L'œuvre de Jérôme Nadal s'inscrit dans la réalité historique et littéraire, et dans la tradition et l'enseignement de l'Église[2].
Description

L'ouvrage comprend au total 153 gravures au burin, dont 65 signées par Hieronymus Wierix, 58 par Anton II Wierix, 9 par Johannes Wierix, 11 par Adriaen Collaert, 1 par Jan Collaert, 8 par Karel van Mallery et 1 autre dont l'initiale est un « N. »[3], d'après des dessins de Bernardino Passeri et Maarten de Vos.
Les illustrations ont l'originalité de représenter plusieurs scènes sur une même image. Contrairement à la Pièce aux cent florins (ca. 1649, Rembrandt), où l'artiste utilise le simultanéisme pour inclure tout un chapitre de l’Évangile selon Matthieu dans une seule et même scène, plusieurs scènes sont ici mises côte à côte, séparément, quoique bien intégrées dans une seule image. D'ailleurs, les légendes explicitent les différentes scènes représentées[N 3] en faisant des renvois avec des lettres ou des numéros.

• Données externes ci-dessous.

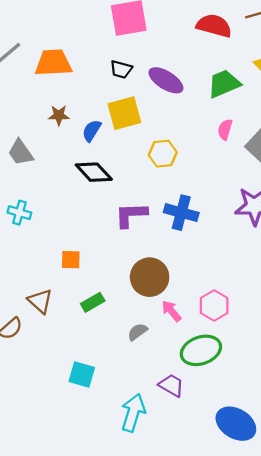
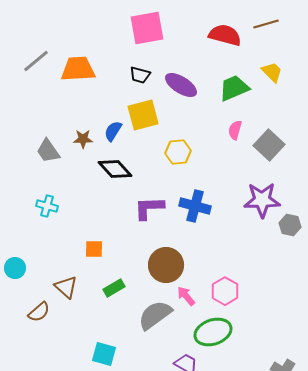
brown star: (59, 115) -> (83, 139), moved
gray semicircle: (138, 332) -> (155, 315), size x1.8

Dans un cadre au-dessus de l'image, chaque gravure porte le jour du calendrier de l'Église auquel elle est associée, une citation de la Bible et l'âge du Christ auquel appartient le passage représenté. À droite de ce cadre, il y a un chiffre arabe qui donne l'ordre de l'image dans la vie du Christ par lequel les gravures sont ordonnées. Sous ce chiffre, un autre chiffre romain : il donne l'ordre du sujet selon son apparition dans les Évangiles par lequel Nadal organise ses annotations et méditations[4].

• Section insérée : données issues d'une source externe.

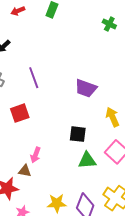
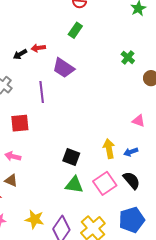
red arrow: (18, 11) -> (38, 48), moved
purple trapezoid: (86, 88) -> (64, 68), moved
pink arrow: (35, 155) -> (13, 156), moved, turned 70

Le recueil suit l'ordre des contemplations données par Ignace dans son livret des Exercices spirituels. Il en devient ainsi un complément. Il aide le retraitant à se plonger entièrement dans la scène qu'il contemple. Il s'y rend présent comme s'il y était.
En outre, ces dessins utilisent parfaitement l'art de la perspective, alors révolutionnaire à l'époque. Jérôme Nadal voulait ainsi rendre l'Évangile plus vibrant et séduisant.